Adjusting the properties of thermoelectric materials for energy applications by nanostructuring
One of the fundamental and intriguing questions in materials science is how to control functional properties of materials by manipulating their microstructure. An outstanding example for a functional property that is highly sensitive to the finest features of microstructure is thermoelectricity. In the thermoelectric (TE) effect thermal energy is converted into electrical energy and vice-versa. TE devices can, therefore, serve for heat-exchange or refrigerating as well as for capturing waste heat and converting it into electricity; the latter has major implications for energy harvesting.
The performance of TE materials can be improved by increasing their electrical conductivity and/or reducing their thermal conductivity. These two requirements are usually contradictory, which makes the development of TE materials a grand challenge from the materials science point of view. One of the promising approaches for reducing thermal conductivity with no deterioration of the electrical conductivity is formation of coherent nanometer- size precipitates dispersed in a TE matrix, thereby scattering of heat conducting phonons.
We process two-phase TE alloys comprising matrix and precipitates, and apply different heat treatments to obtain diverse microstructures. Supplemented by ab-initio calculations, we aim to “smartly-design” new materials processing in a time and cost-effective manner. Employing advanced characterization techniques, we analyze the materials structure and chemistry down to the nanometer length-scale. Finally, we measure the TE properties of these materials and correlate them with their microstructures. This helps us modeling the thermal conductivity in heterogeneous materials, and provides us with insight of the underlying physics. Besides possible improvements of TE properties, we endeavor to advance our understanding of how functional properties of materials depend on their microstructure.
The following are the main research directions studied at our group; the first two (1 and 2) focus on derivatives of the LAST (lead-antimony-silver-tellurium)-based TE materials, which are very promising owing to their high figure of merit and improvement potential:
Tailoring the properties of LAST-based thermoelectric (TE) materials for energy applications by nanostructuring.
In this research area we attempt to improve the properties of Ag-Sb-Te-based TE materials by producing an AgSbTe2-polycrystalline matrix containing highly-dispersed nanoscopic Ag2Te-precipitates. This is expected to reduce thermal conductivity, thereby increasing the energy convergence efficiency of this material.
Microstructure evolution of the Ag-doped PbTe thermoelectric (TE) material for energy harvesting
Herein, we produce Ag-doped PbTe-alloys with PbTe-matrix containing homogeneously-dispersed Ag2Te-precipitates. Varying the temperature and durations of heat treatments, we manage to produce alloys having different precipitate number densities, and this helps us modeling the correlation between microstructure and the matrix’ thermal conductivity.

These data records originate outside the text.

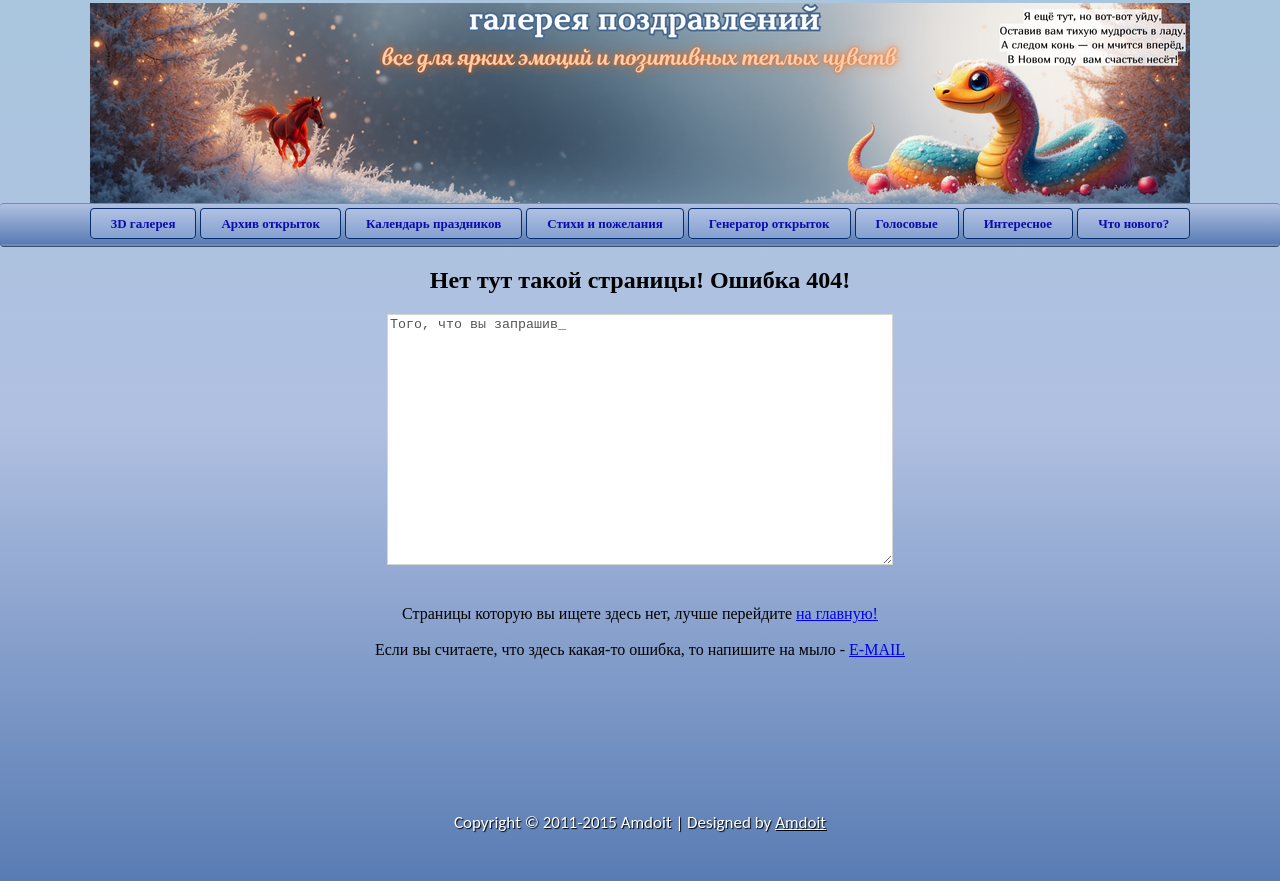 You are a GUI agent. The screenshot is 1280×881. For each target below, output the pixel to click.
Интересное (1018, 223)
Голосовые (907, 223)
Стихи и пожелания (605, 223)
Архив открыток (270, 223)
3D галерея (143, 223)
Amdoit (800, 822)
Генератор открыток (769, 223)
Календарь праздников (433, 223)
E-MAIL (877, 649)
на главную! (837, 613)
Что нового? (1133, 223) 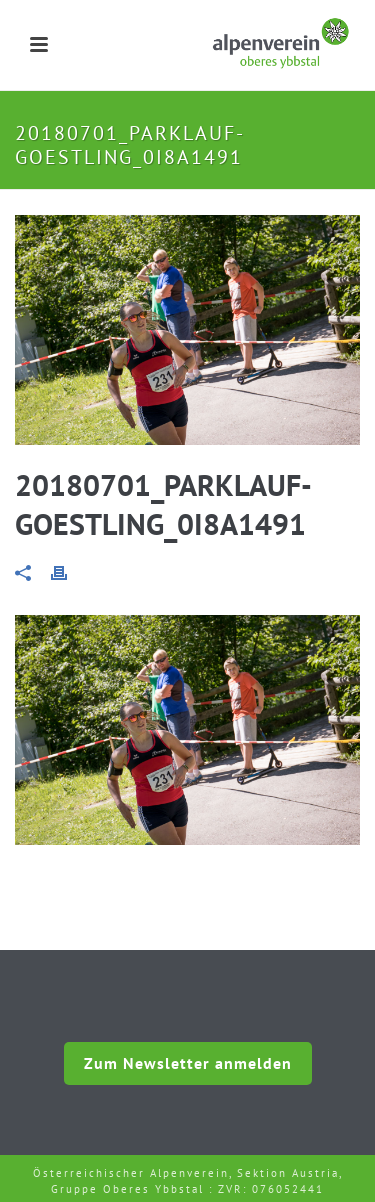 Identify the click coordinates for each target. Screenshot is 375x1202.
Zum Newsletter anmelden (188, 1063) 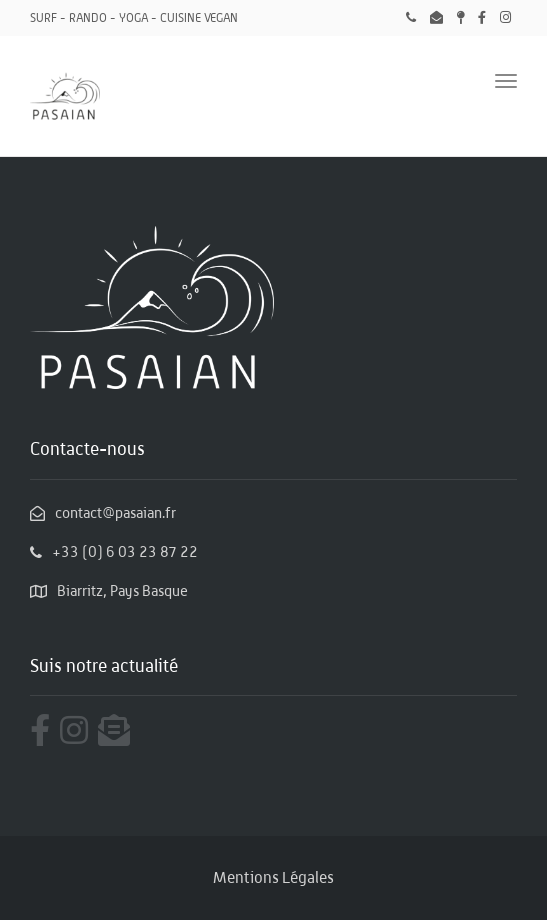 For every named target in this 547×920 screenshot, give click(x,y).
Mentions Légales (273, 877) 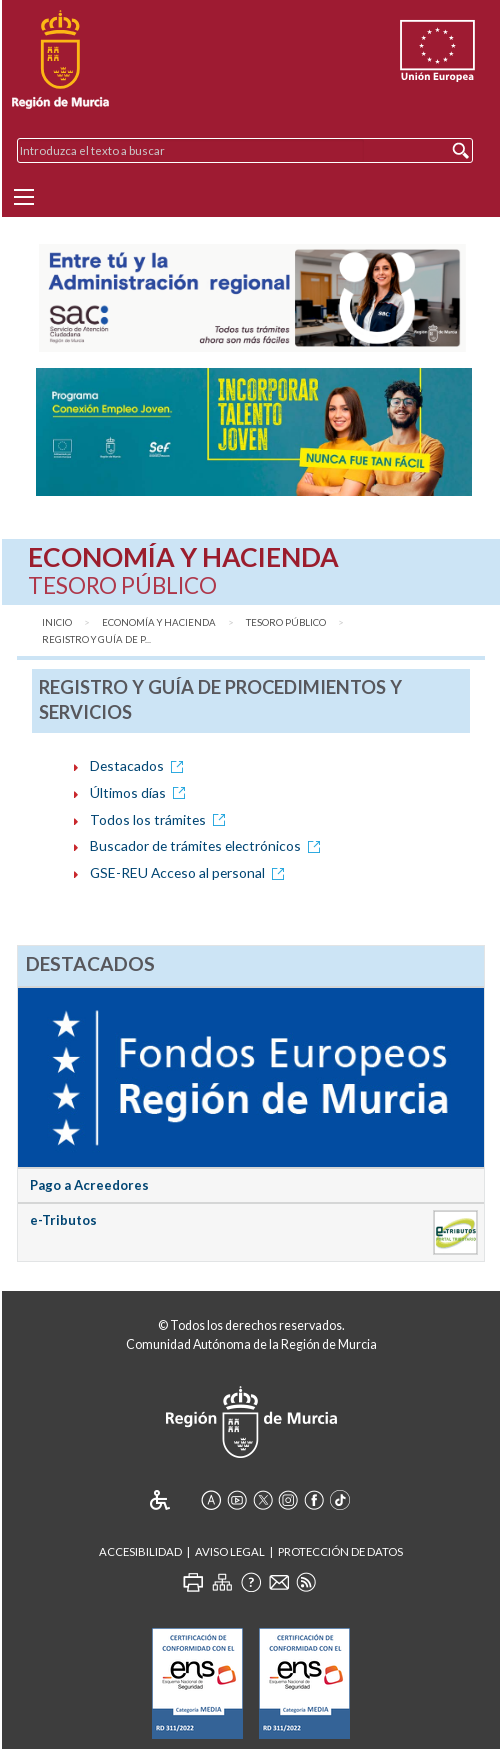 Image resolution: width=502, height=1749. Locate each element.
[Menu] (24, 197)
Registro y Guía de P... (96, 639)
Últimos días (141, 792)
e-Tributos (63, 1220)
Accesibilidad (140, 1551)
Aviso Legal (230, 1551)
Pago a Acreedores (89, 1185)
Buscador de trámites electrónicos (208, 845)
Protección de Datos (340, 1551)
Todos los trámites (161, 819)
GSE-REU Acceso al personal (190, 872)
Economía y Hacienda (159, 622)
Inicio (57, 622)
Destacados (140, 765)
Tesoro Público (286, 622) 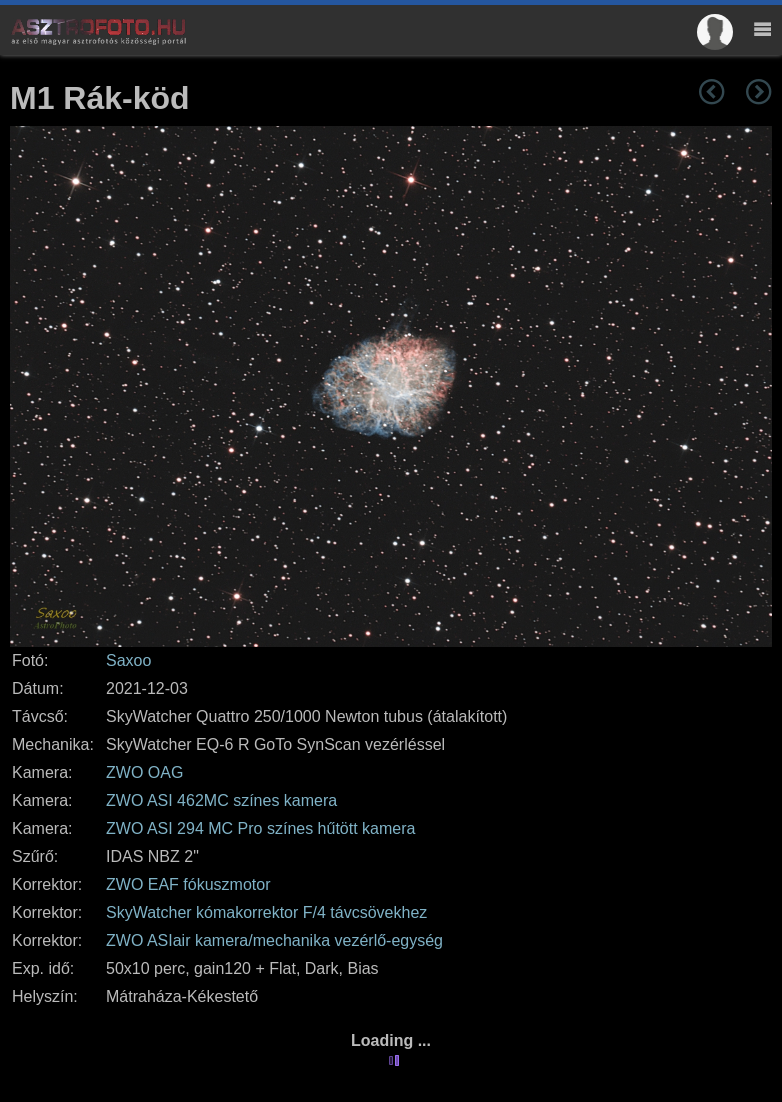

The following two research areas (3 and 4) deal with TE oxides, which offer great advantages owing to their structural and chemical stability at high temperatures, non-toxicity, and low-cost:
Effects of atomic plane modulations on thermal conductivity of CαMnO3-based compounds
This research direction examines the concept of controlling the material’s thermal conductivity by varying its supercell periodicity.
Novel high-temperature Ni-doped ZnO thermoelectric (TE) ceramics
We produce both Ni-doped ZnO solid solutions and two-phase ZnO-matrix/Ni-rich precipitates composites to control both thermal and electrical conductivities of the ZnO-matrix.
Modern approaches to enhance thermoelectric power generation efficiency are inspired by physical metallurgy, where second-phase precipitates dispersed in a thermoelectric matrix affect both thermal and electronic transport. Among experimental activity, the Amouyal’s Thermoelectric Materials Research Group apply both ab-initio methods and computational thermodynamics, which serve as a primary predictive tool for structural, vibrational, and electronic behavior of individual phases including thermal and charge transport properties, as well matrix/precipitate phase equilibria, with major implications for materials design.